Muitos procuraram culpar o vício em videogames como um dos principais motivos para eles terem chegado a esse ponto. Temos jogos como Death Race, Mortal Kombat, Death Strike entre tantos outros cujo objetivo não é só derrotar um adversário, é acabar com ele definitivamente, porém diversos estudos provaram que games não incitam comportamentos violentos, o problema está lá dentro, enraizado no cerne do indivíduo, não foi o jogo que mandou ele sair armado e detonar geral, a mente problemática é que deveria ser analisada e tratada antes de cometer atos de atrocidade e existem sinais de comportamento que demonstram isso. A criação, a educação de maneira mais próxima e cuidadosa pode identificar quando algo não vai bem, mas o interesse maior em resolver os próprios problemas de suas vidas cotidianas afastam os pais e responsáveis das crianças que precisam de uma atenção maior que acabam não vendo outra opção para chamar a atenção do mundo do que fazendo uma grande besteira.

Cresci gostando de jogos dos mais variados tipos, filmes de suspense e terror, tudo para fazer a adrenalina subir e, mesmo assim, não peguei uma arma e saí detonando geral, uma criação apropriada te faz entender que existe um limite entre a diversão e a atrocidade. Jeremy se matou por ninguém ter lhe dado atenção suficiente, Kevin matou apenas por sentir que deveria, o caso de Columbine não tem uma explicação exata até hoje, a investigação disse que os rapazes tinham diários pessoais onde relatavam que desejavam realizar um ataque como o acontecido em Oklahoma City nos anos 90 e os assassinos de Suzano, segundo entrevistados que os conheceram, compartilhavam históricos de bullying e registros nos seus perfis de apoio ao uso de armas e jogos violentos. Todos tinham problemas em comum, será que em algum momento apelaram por uma saída? Pediram ajuda e ninguém ouviu?

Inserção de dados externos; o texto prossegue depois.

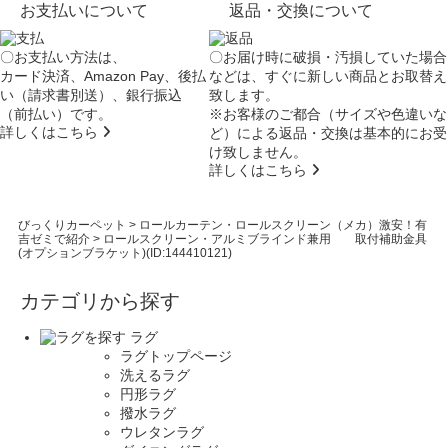
お支払いについて
返品・交換について
〇お支払い方法は、
〇お届け時に破損・汚損していた場合
カード決済、Amazon Pay、後払
などは、すぐに新しい商品とお取替え
い（請求書別送）、銀行振込
致します。
（前払い）です。
※お客様のご都合（サイズや色違いな
詳しくはこちら
ど）による返品・交換は基本的にお受
け致しません。
詳しくはこちら
びっくりカーペット
>
ロールカーテン・ロールスクリーン（メカ）激安！有
吉ゼミで紹介
>
ロールスクリーン・アルミブラインド兼用 取付補助金具
(オプションブラケット)(ID:144410121)
カテゴリから探す
ラグ
ラグトップページ
洗えるラグ
円形ラグ
撥水ラグ
ウレタンラグ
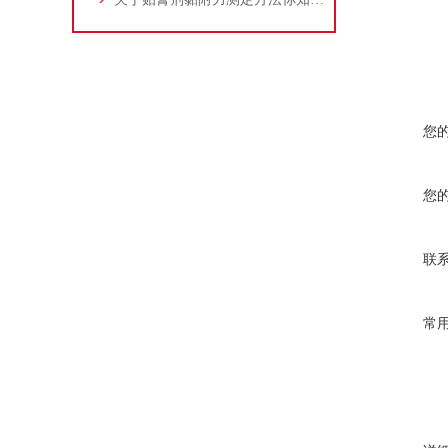
您
您
联
常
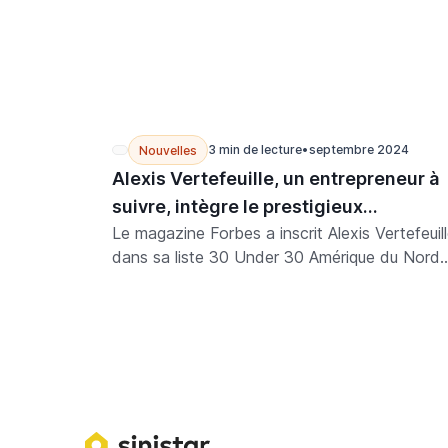
3 min de lecture
•
septembre 2024
Nouvelles
Alexis Vertefeuille, un entrepreneur à
suivre, intègre le prestigieux
Le magazine Forbes a inscrit Alexis Vertefeuil
classement Forbes 30 Under 30
dans sa liste 30 Under 30 Amérique du Nord
pour 2024. Le célèbre magazine économique 
sélectionné le fondateur et PDG de Sinistar
dans la catégorie "Impact social".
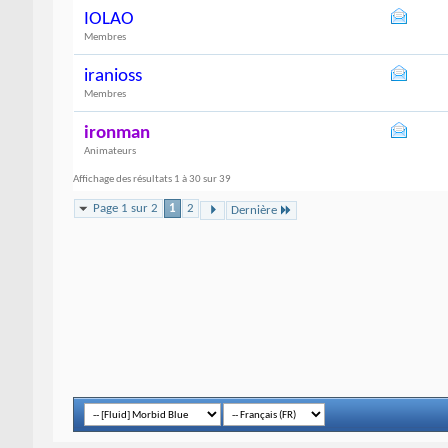
IOLAO
Membres
iranioss
Membres
ironman
Animateurs
Affichage des résultats 1 à 30 sur 39
Page 1 sur 2
1
2
Dernière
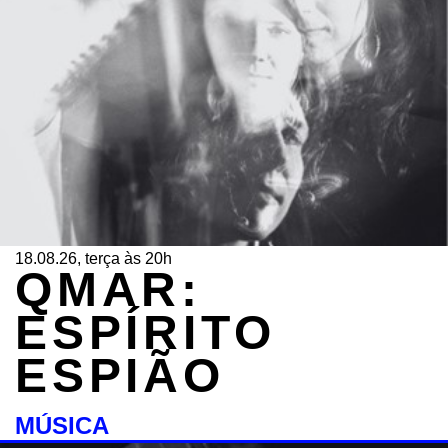
18.08.26, terça às 20h
QMAR:
ESPÍRITO
ESPIÃO
MÚSICA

São perguntas que ficarão sem resposta, pois tanto nos casos reais ou nos fictícios como os que me inspiraram esse texto, os únicos que poderiam responder ou estão mortos ou estão catatônicos. Talvez o que o mundo precise mais de pais que vivam com os filhos, que andem mais com eles, do que simplesmente tentar lhes comprar o mundo para que possam satisfazer seus desejos egoístas, dormir em paz e acreditar que estão fazendo um bom trabalho.

Assim, quem sabe, massacres como esses não fiquem somente na ficção e nos videogames?